Questo contenuto è stato pubblicato il 15 febbraio 2012 - 16:06
(Keystone-ATS)

La Forza internazionale di assistenza alla sicurezza (Isaf, sotto comando Nato) ha ammesso oggi a Kabul, "in un contesto molto difficile e triste", le proprie responsabilità "nella morte in un bombardamento aereo di otto giovani afghani" la settimana scorsa nella provincia orientale di Kapisa.

Il generale Lewis Boone, direttore delle comunicazioni dell'Isaf, convocati i giornalisti, ha senza mezzi termini ammesso le responsabilità per il "tragico incidente".

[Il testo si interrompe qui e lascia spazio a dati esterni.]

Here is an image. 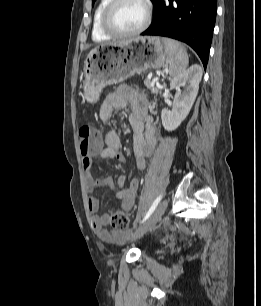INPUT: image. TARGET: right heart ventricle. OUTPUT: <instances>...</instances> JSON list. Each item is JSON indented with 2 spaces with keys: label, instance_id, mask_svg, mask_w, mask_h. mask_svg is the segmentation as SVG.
Instances as JSON below:
<instances>
[{
  "label": "right heart ventricle",
  "instance_id": "right-heart-ventricle-1",
  "mask_svg": "<svg viewBox=\"0 0 261 306\" xmlns=\"http://www.w3.org/2000/svg\"><path fill=\"white\" fill-rule=\"evenodd\" d=\"M109 0H100L93 15L92 21V39L96 42H101L110 39L112 36L107 34L101 26V15L108 4Z\"/></svg>",
  "mask_w": 261,
  "mask_h": 306
}]
</instances>
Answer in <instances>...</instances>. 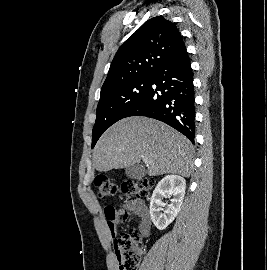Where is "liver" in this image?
<instances>
[{
    "mask_svg": "<svg viewBox=\"0 0 267 270\" xmlns=\"http://www.w3.org/2000/svg\"><path fill=\"white\" fill-rule=\"evenodd\" d=\"M193 151L191 142L168 125L134 116L116 122L101 136L93 151V165L106 172L139 164L144 157L149 176L189 177Z\"/></svg>",
    "mask_w": 267,
    "mask_h": 270,
    "instance_id": "1",
    "label": "liver"
}]
</instances>
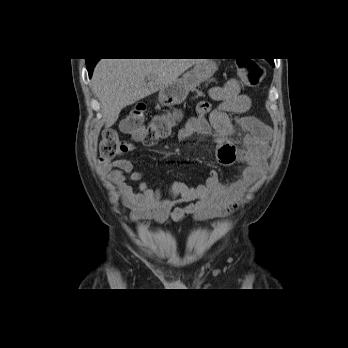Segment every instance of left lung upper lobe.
I'll return each instance as SVG.
<instances>
[{
	"mask_svg": "<svg viewBox=\"0 0 348 348\" xmlns=\"http://www.w3.org/2000/svg\"><path fill=\"white\" fill-rule=\"evenodd\" d=\"M273 64V60H269Z\"/></svg>",
	"mask_w": 348,
	"mask_h": 348,
	"instance_id": "5c2ea615",
	"label": "left lung upper lobe"
}]
</instances>
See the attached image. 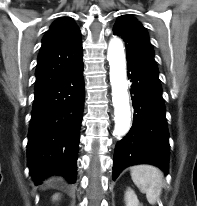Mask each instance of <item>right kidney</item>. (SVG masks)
Here are the masks:
<instances>
[{"label":"right kidney","instance_id":"ca27d5eb","mask_svg":"<svg viewBox=\"0 0 197 206\" xmlns=\"http://www.w3.org/2000/svg\"><path fill=\"white\" fill-rule=\"evenodd\" d=\"M53 199L54 200L58 199V195L53 196Z\"/></svg>","mask_w":197,"mask_h":206}]
</instances>
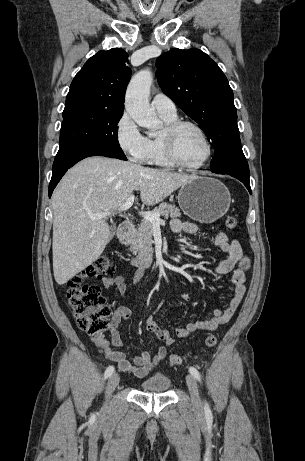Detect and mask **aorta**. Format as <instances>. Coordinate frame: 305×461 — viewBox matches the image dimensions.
I'll use <instances>...</instances> for the list:
<instances>
[{
    "mask_svg": "<svg viewBox=\"0 0 305 461\" xmlns=\"http://www.w3.org/2000/svg\"><path fill=\"white\" fill-rule=\"evenodd\" d=\"M153 82L152 73L144 69L135 74L126 91L125 109L130 117L141 127L156 131L161 121L150 107L149 94Z\"/></svg>",
    "mask_w": 305,
    "mask_h": 461,
    "instance_id": "1",
    "label": "aorta"
}]
</instances>
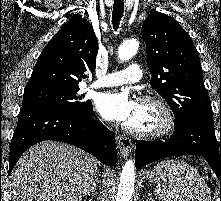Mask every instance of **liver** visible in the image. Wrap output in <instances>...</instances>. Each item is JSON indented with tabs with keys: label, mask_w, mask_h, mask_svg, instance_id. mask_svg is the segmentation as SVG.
Wrapping results in <instances>:
<instances>
[{
	"label": "liver",
	"mask_w": 221,
	"mask_h": 201,
	"mask_svg": "<svg viewBox=\"0 0 221 201\" xmlns=\"http://www.w3.org/2000/svg\"><path fill=\"white\" fill-rule=\"evenodd\" d=\"M98 161L74 146L43 141L29 148L11 173L13 201H80Z\"/></svg>",
	"instance_id": "liver-1"
}]
</instances>
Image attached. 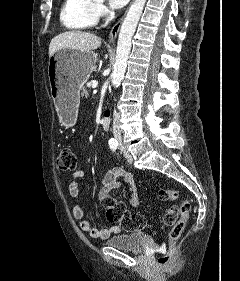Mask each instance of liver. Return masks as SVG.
I'll list each match as a JSON object with an SVG mask.
<instances>
[{
  "mask_svg": "<svg viewBox=\"0 0 240 281\" xmlns=\"http://www.w3.org/2000/svg\"><path fill=\"white\" fill-rule=\"evenodd\" d=\"M101 38L95 34L73 30L55 36L49 45V57L60 49H73L79 51H92L99 48Z\"/></svg>",
  "mask_w": 240,
  "mask_h": 281,
  "instance_id": "1",
  "label": "liver"
}]
</instances>
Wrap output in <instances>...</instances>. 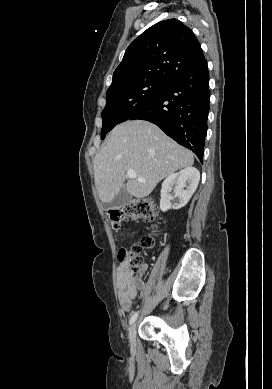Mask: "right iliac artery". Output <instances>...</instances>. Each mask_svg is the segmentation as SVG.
Returning a JSON list of instances; mask_svg holds the SVG:
<instances>
[{
  "label": "right iliac artery",
  "instance_id": "1",
  "mask_svg": "<svg viewBox=\"0 0 272 389\" xmlns=\"http://www.w3.org/2000/svg\"><path fill=\"white\" fill-rule=\"evenodd\" d=\"M138 316V312H135L129 320V324L132 325Z\"/></svg>",
  "mask_w": 272,
  "mask_h": 389
}]
</instances>
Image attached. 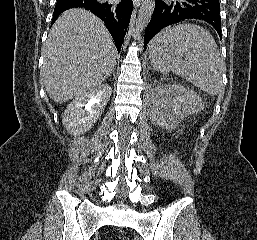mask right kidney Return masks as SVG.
Here are the masks:
<instances>
[{"instance_id":"obj_1","label":"right kidney","mask_w":257,"mask_h":240,"mask_svg":"<svg viewBox=\"0 0 257 240\" xmlns=\"http://www.w3.org/2000/svg\"><path fill=\"white\" fill-rule=\"evenodd\" d=\"M112 88L103 84L77 96L65 109L62 122L68 133L78 136L90 130L100 118Z\"/></svg>"}]
</instances>
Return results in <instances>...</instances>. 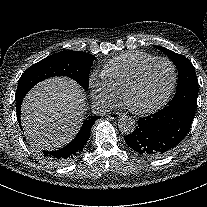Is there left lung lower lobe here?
Instances as JSON below:
<instances>
[{
    "label": "left lung lower lobe",
    "mask_w": 207,
    "mask_h": 207,
    "mask_svg": "<svg viewBox=\"0 0 207 207\" xmlns=\"http://www.w3.org/2000/svg\"><path fill=\"white\" fill-rule=\"evenodd\" d=\"M195 110L185 105H169L157 113L140 118L132 134L124 137L130 148L145 157L170 153L191 128Z\"/></svg>",
    "instance_id": "0a47b994"
}]
</instances>
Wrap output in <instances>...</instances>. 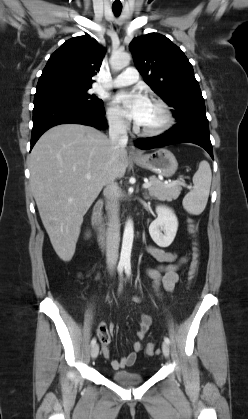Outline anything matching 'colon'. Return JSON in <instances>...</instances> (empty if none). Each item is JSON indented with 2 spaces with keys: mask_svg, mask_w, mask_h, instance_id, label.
<instances>
[{
  "mask_svg": "<svg viewBox=\"0 0 248 419\" xmlns=\"http://www.w3.org/2000/svg\"><path fill=\"white\" fill-rule=\"evenodd\" d=\"M189 229H190V232L193 235H195V236L197 235L198 228H197V224L194 221L190 222ZM199 259H200L199 242L195 241L192 261H191L189 271H188V281L190 283H192L194 281V279L196 278L198 267H199ZM107 334H108V331H107L106 328H100L99 331H98V336H99L100 341L105 340ZM155 353H156L155 344L154 343H149L146 346V354L149 355V356H152Z\"/></svg>",
  "mask_w": 248,
  "mask_h": 419,
  "instance_id": "colon-1",
  "label": "colon"
}]
</instances>
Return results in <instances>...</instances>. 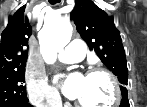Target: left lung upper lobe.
<instances>
[{
  "label": "left lung upper lobe",
  "instance_id": "1",
  "mask_svg": "<svg viewBox=\"0 0 147 107\" xmlns=\"http://www.w3.org/2000/svg\"><path fill=\"white\" fill-rule=\"evenodd\" d=\"M70 13L77 31L90 50L111 70L121 83L122 98L127 97L128 69L120 32L113 18L91 0H75Z\"/></svg>",
  "mask_w": 147,
  "mask_h": 107
}]
</instances>
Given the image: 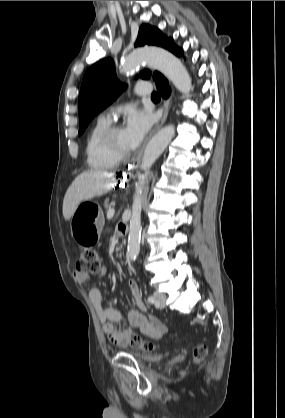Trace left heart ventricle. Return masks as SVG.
Segmentation results:
<instances>
[{"label": "left heart ventricle", "mask_w": 285, "mask_h": 418, "mask_svg": "<svg viewBox=\"0 0 285 418\" xmlns=\"http://www.w3.org/2000/svg\"><path fill=\"white\" fill-rule=\"evenodd\" d=\"M113 143L116 148L126 150L130 148L128 136L124 128L120 127L114 134Z\"/></svg>", "instance_id": "obj_1"}]
</instances>
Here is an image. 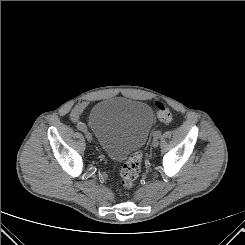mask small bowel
<instances>
[{"label": "small bowel", "instance_id": "c3829d8e", "mask_svg": "<svg viewBox=\"0 0 245 245\" xmlns=\"http://www.w3.org/2000/svg\"><path fill=\"white\" fill-rule=\"evenodd\" d=\"M86 108L85 102L78 103L72 110L70 114V118L73 122H77L81 116V114L84 112Z\"/></svg>", "mask_w": 245, "mask_h": 245}]
</instances>
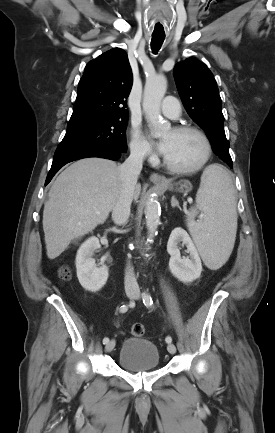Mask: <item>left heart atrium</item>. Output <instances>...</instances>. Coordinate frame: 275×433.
<instances>
[{"label":"left heart atrium","instance_id":"left-heart-atrium-1","mask_svg":"<svg viewBox=\"0 0 275 433\" xmlns=\"http://www.w3.org/2000/svg\"><path fill=\"white\" fill-rule=\"evenodd\" d=\"M159 149H160V151L163 153V154H165L166 153V151H167V148H168V144H167V142L166 141H161V142H159Z\"/></svg>","mask_w":275,"mask_h":433}]
</instances>
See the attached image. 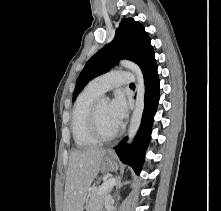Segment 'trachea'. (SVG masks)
<instances>
[{"instance_id":"obj_1","label":"trachea","mask_w":221,"mask_h":211,"mask_svg":"<svg viewBox=\"0 0 221 211\" xmlns=\"http://www.w3.org/2000/svg\"><path fill=\"white\" fill-rule=\"evenodd\" d=\"M130 86H135V84H134V83H131Z\"/></svg>"}]
</instances>
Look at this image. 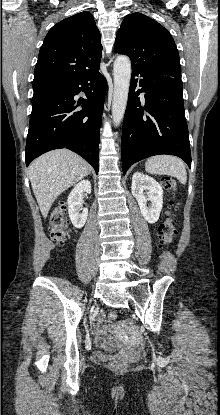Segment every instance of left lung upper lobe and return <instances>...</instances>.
Here are the masks:
<instances>
[{
	"instance_id": "5c2ea615",
	"label": "left lung upper lobe",
	"mask_w": 220,
	"mask_h": 415,
	"mask_svg": "<svg viewBox=\"0 0 220 415\" xmlns=\"http://www.w3.org/2000/svg\"><path fill=\"white\" fill-rule=\"evenodd\" d=\"M114 49L131 58L132 69L181 77L179 53L173 37L144 14L134 13L124 18Z\"/></svg>"
}]
</instances>
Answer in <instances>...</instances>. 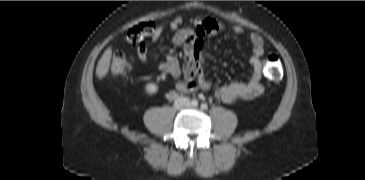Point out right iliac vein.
Here are the masks:
<instances>
[{"label":"right iliac vein","mask_w":365,"mask_h":180,"mask_svg":"<svg viewBox=\"0 0 365 180\" xmlns=\"http://www.w3.org/2000/svg\"><path fill=\"white\" fill-rule=\"evenodd\" d=\"M187 101L184 100V99H180L178 102H177V106L178 107H183L184 105H186Z\"/></svg>","instance_id":"obj_1"}]
</instances>
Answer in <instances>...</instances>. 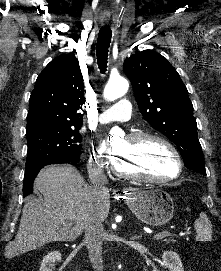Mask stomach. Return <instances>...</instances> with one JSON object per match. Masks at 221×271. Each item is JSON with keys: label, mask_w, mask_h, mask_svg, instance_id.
<instances>
[{"label": "stomach", "mask_w": 221, "mask_h": 271, "mask_svg": "<svg viewBox=\"0 0 221 271\" xmlns=\"http://www.w3.org/2000/svg\"><path fill=\"white\" fill-rule=\"evenodd\" d=\"M125 197L132 213L147 225H164L173 217V199L162 189L131 187L127 189Z\"/></svg>", "instance_id": "1"}]
</instances>
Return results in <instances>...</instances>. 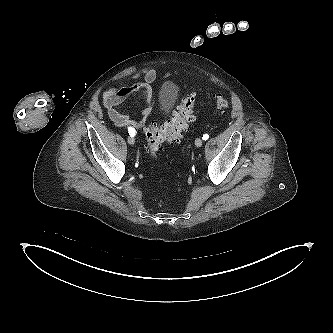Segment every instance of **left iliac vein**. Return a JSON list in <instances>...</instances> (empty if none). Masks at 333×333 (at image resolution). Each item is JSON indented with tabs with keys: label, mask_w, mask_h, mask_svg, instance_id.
I'll return each mask as SVG.
<instances>
[{
	"label": "left iliac vein",
	"mask_w": 333,
	"mask_h": 333,
	"mask_svg": "<svg viewBox=\"0 0 333 333\" xmlns=\"http://www.w3.org/2000/svg\"><path fill=\"white\" fill-rule=\"evenodd\" d=\"M195 145H196L197 147H200V146L202 145V139H201V138H197V139L195 140Z\"/></svg>",
	"instance_id": "obj_1"
}]
</instances>
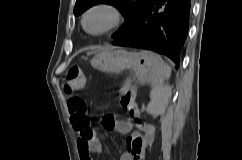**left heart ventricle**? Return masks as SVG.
I'll use <instances>...</instances> for the list:
<instances>
[{"mask_svg": "<svg viewBox=\"0 0 242 160\" xmlns=\"http://www.w3.org/2000/svg\"><path fill=\"white\" fill-rule=\"evenodd\" d=\"M110 21V12L106 10H96L88 16L86 25L90 31L96 32L105 28Z\"/></svg>", "mask_w": 242, "mask_h": 160, "instance_id": "left-heart-ventricle-1", "label": "left heart ventricle"}]
</instances>
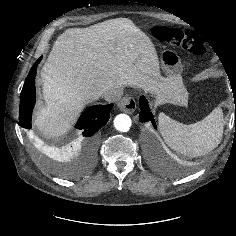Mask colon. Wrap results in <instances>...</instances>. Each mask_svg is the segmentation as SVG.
I'll return each instance as SVG.
<instances>
[{"label": "colon", "mask_w": 236, "mask_h": 236, "mask_svg": "<svg viewBox=\"0 0 236 236\" xmlns=\"http://www.w3.org/2000/svg\"><path fill=\"white\" fill-rule=\"evenodd\" d=\"M153 35L158 40L182 48L195 56H204L207 54L203 42L190 32L177 28L156 26L153 30Z\"/></svg>", "instance_id": "5ec220e1"}]
</instances>
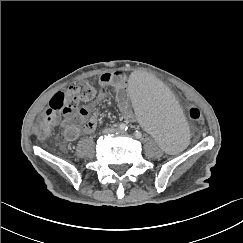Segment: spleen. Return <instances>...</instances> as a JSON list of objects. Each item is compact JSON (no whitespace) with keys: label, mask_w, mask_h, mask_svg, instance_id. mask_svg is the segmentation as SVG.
Segmentation results:
<instances>
[{"label":"spleen","mask_w":243,"mask_h":243,"mask_svg":"<svg viewBox=\"0 0 243 243\" xmlns=\"http://www.w3.org/2000/svg\"><path fill=\"white\" fill-rule=\"evenodd\" d=\"M137 127L163 152L176 153L189 142L191 128L177 96L153 73L136 71L126 81Z\"/></svg>","instance_id":"1"}]
</instances>
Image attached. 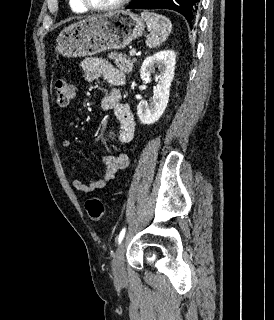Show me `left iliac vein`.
I'll use <instances>...</instances> for the list:
<instances>
[{
	"instance_id": "left-iliac-vein-1",
	"label": "left iliac vein",
	"mask_w": 274,
	"mask_h": 320,
	"mask_svg": "<svg viewBox=\"0 0 274 320\" xmlns=\"http://www.w3.org/2000/svg\"><path fill=\"white\" fill-rule=\"evenodd\" d=\"M124 254L125 244L124 242H121L116 250V253L114 254L112 263L114 276L117 281H122L125 278Z\"/></svg>"
}]
</instances>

Nella sua ricostruzione essenzialmente l'alto ufficiale ha sostenuto che dall'osservazione del gruppo che aveva abbandonato il villaggio di Geyawa, nel distretto di Nerjab, era emerso che "apparentemente i suoi otto membri erano armati" e che "si muovevano in modo tattico" come se si preparassero ad un attacco contro la polizia afghana e le truppe della coalizione nella valle.

"Usando le procedure tattiche standard e con l'assistenza di un osservatore al suolo una aereo ha sganciato due bombe sul gruppo che credevamo essere un'imminente minaccia per i nostri uomini. Nonostante siano state seguite con precisione tutte le direttive tattiche - ha concluso il generale Boone - ora conosciamo gli sfortunati risultati di questa operazione".

Le vittime, ha reso noto il governo afghano, sono sette bambini fra i 6 ed i 14 anni e un giovane di 18.